Ever yours,
T.H. Huxley.
4 Marlborough Place, October 20, 1886.
My dear Hooker,
I wish you would not mind the trouble of looking through the enclosed chapter which I have written at F. Darwin’s request, and tell me what you think of it. F.D. thinks I am hard upon the “Quarterly Article,” but I read it a fresh and it is absolutely scandalous. The anonymous vilifiers of the present day will be none the worse for being reminded that they may yet hang in chains...
It occurs to me that it might be well to add a paragraph or two about the two chief objections made formerly and now to Darwin, the one, that it is introducing “chance” as a factor in nature, and the other that it is atheistic.
Both assertions are utter bosh. None but parsons believe in “chance”; and the philosophical difficulties of Theism now are neither greater nor less than they have been ever since theism was invented.
Ever yours,
T.H. Huxley.
[The following letter to Mr. Edmund Gosse, who, just before, had been roughly handled in the “Quarterly Review,” doubtless owed some of its vigour to these newly revived memories of the “Quarterly” attack on Darwin. But while the interest of the letter lies in a general question of literary ethics, the proper methods and limits of anonymous criticism, it must be noted that in this particular case its edge was turned by the fact that immediately afterwards, the critic proceeded to support his criticisms elsewhere uder his own name:—]
October 22, 1886.
Dear Sir,
I beg leave to offer you my best thanks for your letter to the “Athenaeum,” which I have just read, and to congratulate you on the force and completeness of your answer to your assailant.
It is rarely worth while to notice criticism, but when a good chance of exposing one of these anonymous libellers who disgrace literature occurs, it is a public duty to avail oneself of it.
Oddly enough, I have recently been performing a similar “haute oeuvre.” The most violent, base, and ignorant of all the attacks on Darwin at the time of the publication of the “Origin of Species” appeared in the “Quarterly Review” of that time; and I have built the reviewer a gibbet as high as Haman’s.
All good men and true should combine to stop this system of literary moonlighting.
I am yours very faithfully,
T.H. Huxley.
[On the same date appeared his letter to the “Pall Mall Gazette,” which was occasioned by the perversion of the new Chair of English Literature at Oxford to “Middle English” philology:—]

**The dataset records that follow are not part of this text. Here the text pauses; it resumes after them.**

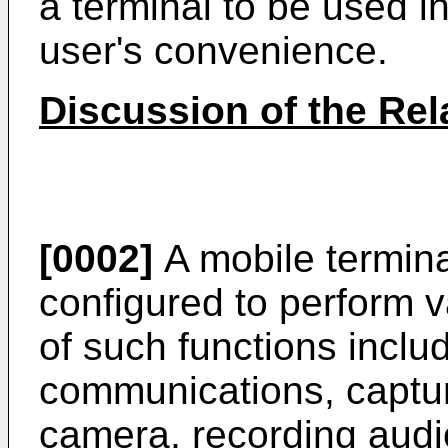
a terminal to be used in
user's convenience.
Discussion of the Rel
[0002]
A mobile termina
configured to perform 
of such functions inclu
communications, captur
camera, recording audio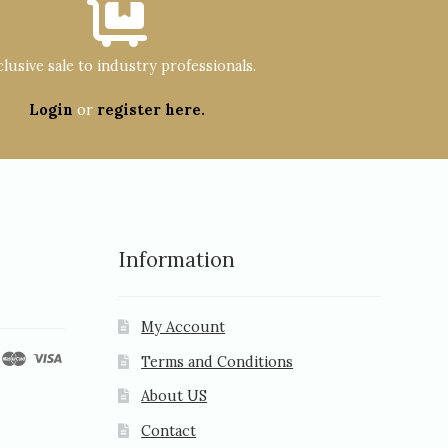
lusive sale to industry professionals.
Login
or
register here.
Information
My Account
Terms and Conditions
About US
Contact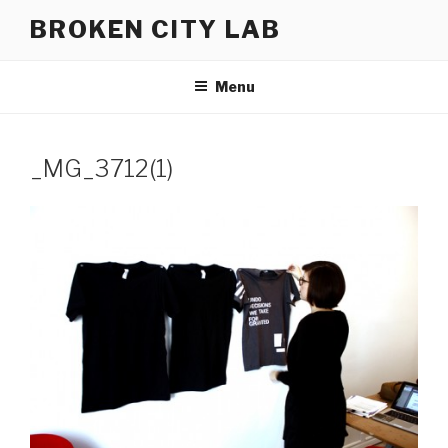
Skip
BROKEN CITY LAB
to
content
Menu
_MG_3712(1)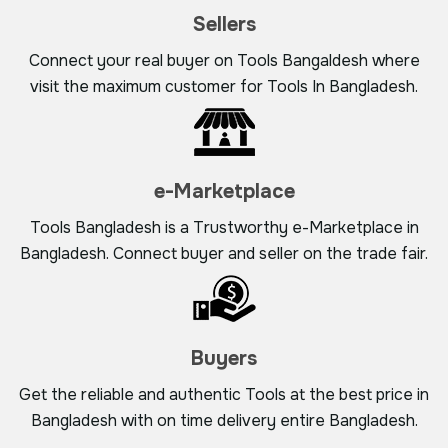
Sellers
Connect your real buyer on Tools Bangaldesh where
visit the maximum customer for Tools In Bangladesh.
e-Marketplace
Tools Bangladesh is a Trustworthy e-Marketplace in
Bangladesh. Connect buyer and seller on the trade fair.
Buyers
Get the reliable and authentic Tools at the best price in
Bangladesh with on time delivery entire Bangladesh.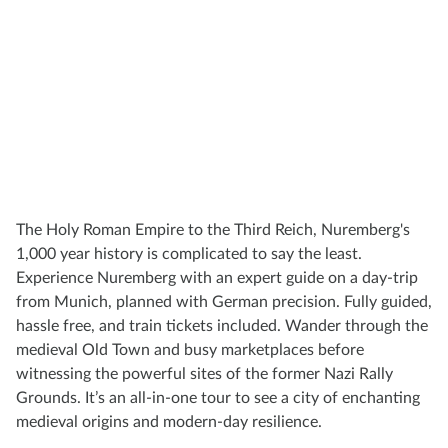
The Holy Roman Empire to the Third Reich, Nuremberg's
1,000 year history is complicated to say the least.
Experience Nuremberg with an expert guide on a day-trip
from Munich, planned with German precision. Fully guided,
hassle free, and train tickets included. Wander through the
medieval Old Town and busy marketplaces before
witnessing the powerful sites of the former Nazi Rally
Grounds. It’s an all-in-one tour to see a city of enchanting
medieval origins and modern-day resilience.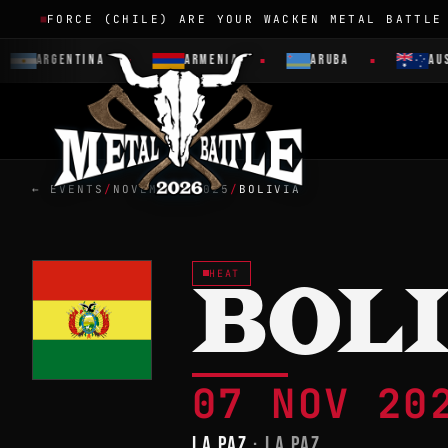
FORCE (CHILE) ARE YOUR WACKEN METAL BATTLE
ARGENTINA
ARMENIA
ARUBA
AUST
← EVENTS
/
NOVEMBER 2025
/
BOLIVIA
HEAT
BOL
07 NOV 2
LA PAZ
· LA PAZ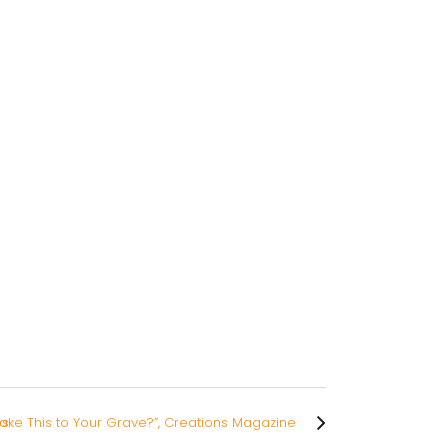
es
Take This to Your Grave?”, Creations Magazine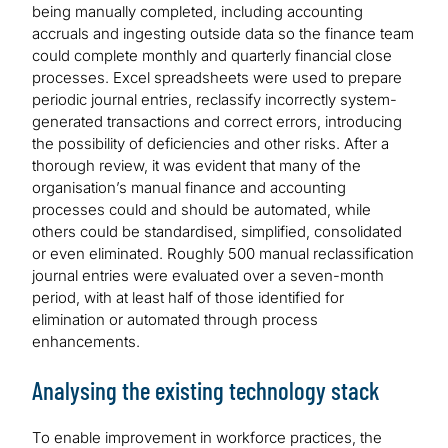
being manually completed, including accounting
accruals and ingesting outside data so the finance team
could complete monthly and quarterly financial close
processes. Excel spreadsheets were used to prepare
periodic journal entries, reclassify incorrectly system-
generated transactions and correct errors, introducing
the possibility of deficiencies and other risks. After a
thorough review, it was evident that many of the
organisation’s manual finance and accounting
processes could and should be automated, while
others could be standardised, simplified, consolidated
or even eliminated. Roughly 500 manual reclassification
journal entries were evaluated over a seven-month
period, with at least half of those identified for
elimination or automated through process
enhancements.
Analysing the existing technology stack
To enable improvement in workforce practices, the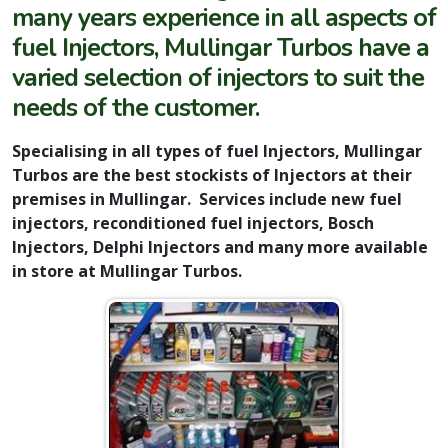
many years experience in all aspects of
fuel Injectors, Mullingar Turbos have a
varied selection of injectors to suit the
needs of the customer.
Specialising in all types of fuel Injectors, Mullingar
Turbos are the best stockists of Injectors at their
premises in Mullingar. Services include new fuel
injectors, reconditioned fuel injectors, Bosch
Injectors, Delphi Injectors and many more available
in store at Mullingar Turbos.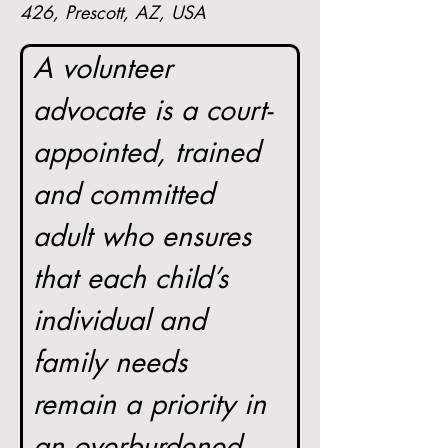
426, Prescott, AZ, USA
A volunteer 
advocate is a court-
appointed, trained 
and committed 
adult who ensures 
that each child’s 
individual and 
family needs 
remain a priority in 
an overburdened 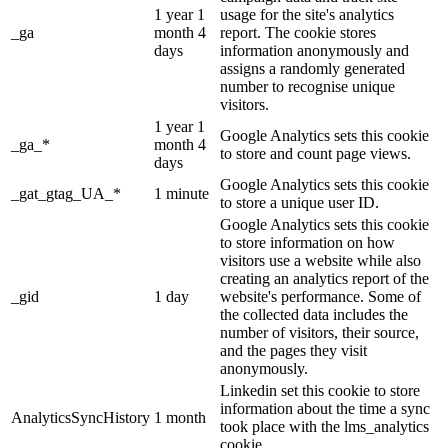
1 year 1
usage for the site's analytics
_ga
month 4
report. The cookie stores
days
information anonymously and
assigns a randomly generated
number to recognise unique
visitors.
1 year 1
Google Analytics sets this cookie
_ga_*
month 4
to store and count page views.
days
Google Analytics sets this cookie
_gat_gtag_UA_*
1 minute
to store a unique user ID.
Google Analytics sets this cookie
to store information on how
visitors use a website while also
creating an analytics report of the
_gid
1 day
website's performance. Some of
the collected data includes the
number of visitors, their source,
and the pages they visit
anonymously.
Linkedin set this cookie to store
information about the time a sync
AnalyticsSyncHistory
1 month
took place with the lms_analytics
cookie.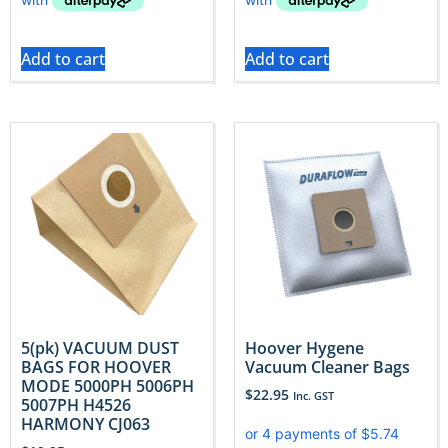
Add to cart
Add to cart
5(pk) VACUUM DUST
Hoover Hygene
BAGS FOR HOOVER
Vacuum Cleaner Bags
MODE 5000PH 5006PH
$
22.95
Inc. GST
5007PH H4526
HARMONY CJ063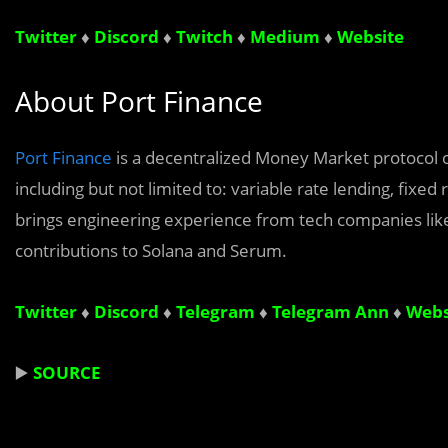
Twitter
♦
Discord
♦
Twitch
♦
Medium
♦
Website
About Port Finance
Port Finance
is a decentralized Money Market protocol on
including but not limited to: variable rate lending, fixed
brings engineering experience from tech companies lik
contributions to Solana and Serum.
Twitter
♦
Discord
♦
Telegram
♦
Telegram Ann
♦
Webs
▶️
SOURCE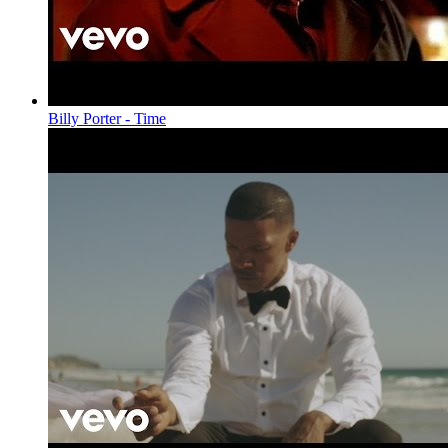
Billy Porter - Time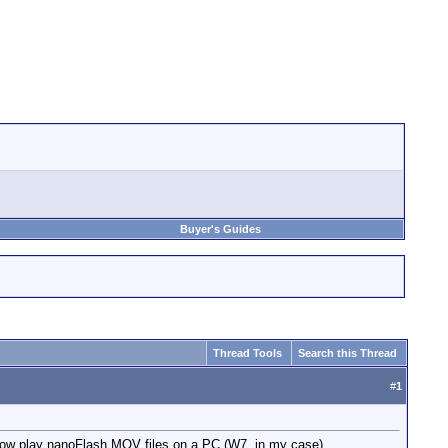
Buyer's Guides
Thread Tools
Search this Thread
#
1
 now play nanoFlash MOV files on a PC (W7, in my case).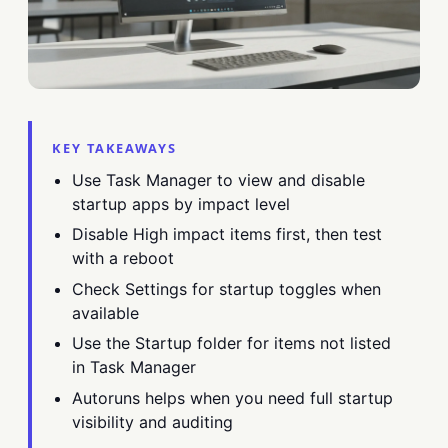
KEY TAKEAWAYS
Use Task Manager to view and disable
startup apps by impact level
Disable High impact items first, then test
with a reboot
Check Settings for startup toggles when
available
Use the Startup folder for items not listed
in Task Manager
Autoruns helps when you need full startup
visibility and auditing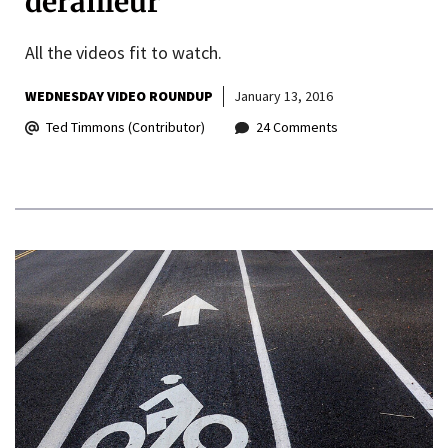
derailleur
All the videos fit to watch.
WEDNESDAY VIDEO ROUNDUP
January 13, 2016
Ted Timmons (Contributor)
24 Comments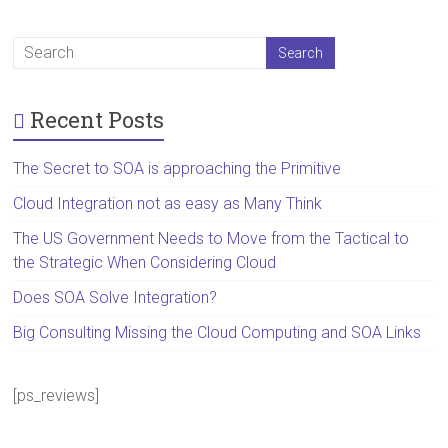
Recent Posts
The Secret to SOA is approaching the Primitive
Cloud Integration not as easy as Many Think
The US Government Needs to Move from the Tactical to
the Strategic When Considering Cloud
Does SOA Solve Integration?
Big Consulting Missing the Cloud Computing and SOA Links
[ps_reviews]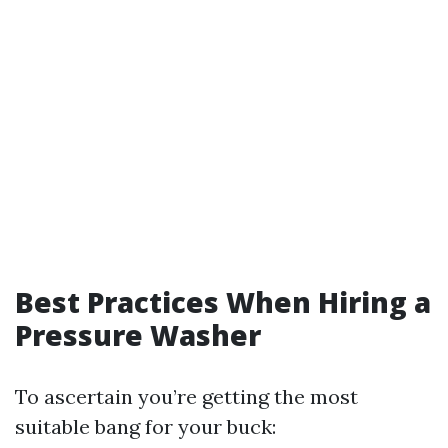
Best Practices When Hiring a
Pressure Washer
To ascertain you’re getting the most
suitable bang for your buck: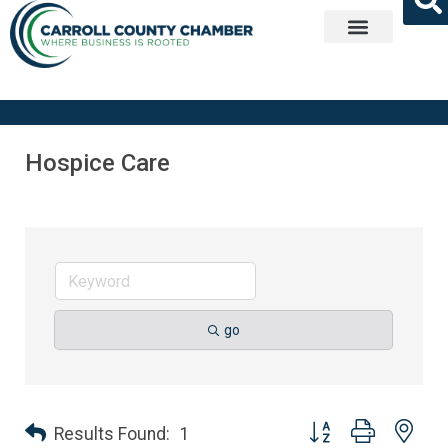
Get Involved
Hospice Care
go
Button group with nes
Results Found:
1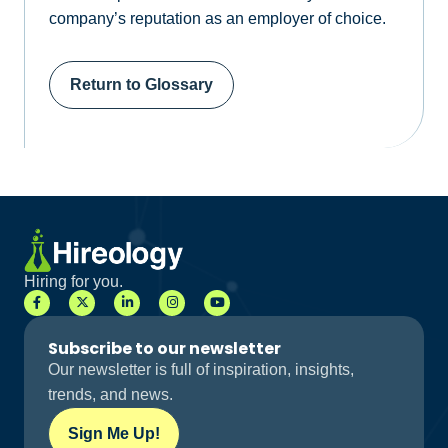
company’s reputation as an employer of choice.
Return to Glossary
Hiring for you.
Subscribe to our newsletter
Our newsletter is full of inspiration, insights,
trends, and news.
Sign Me Up!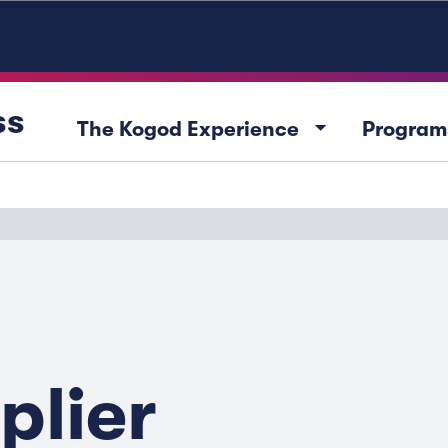
ss
arrow_drop_down
The Kogod Experience
Program
plier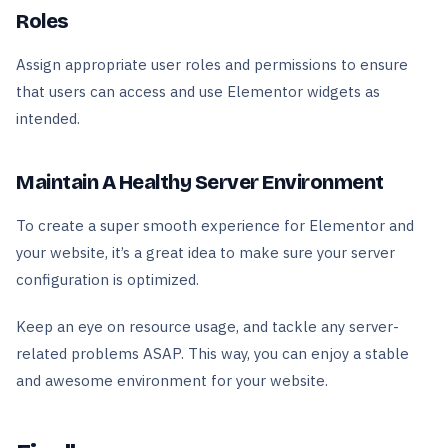
Roles
Assign appropriate user roles and permissions to ensure
that users can access and use Elementor widgets as
intended.
Maintain A Healthy Server Environment
To create a super smooth experience for Elementor and
your website, it’s a great idea to make sure your server
configuration is optimized.
Keep an eye on resource usage, and tackle any server-
related problems ASAP. This way, you can enjoy a stable
and awesome environment for your website.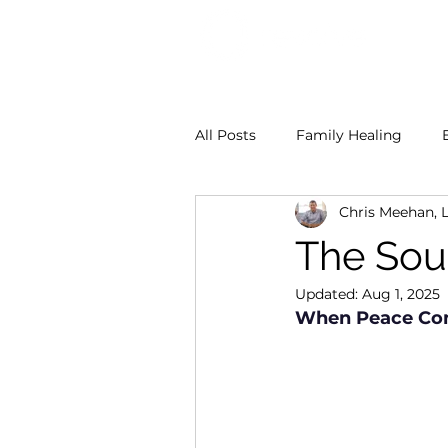
All Posts
Family Healing
Chris Meehan, 
Dr. Georgina Smith
Chri
The Sou
Updated:
Aug 1, 2025
When Peace Com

I fully agree with you that the relation of our Universities to the study of English literature is a matter of great public importance; and I have more than once taken occasion to express my conviction—Firstly, that the works of our great English writers are pre-eminently worthy of being systematically studied in our schools and universities as literature; and secondly, that the establishment of professional chairs of philology, under the name of literature, may be a profit to science, but is really a fraud practised upon letters.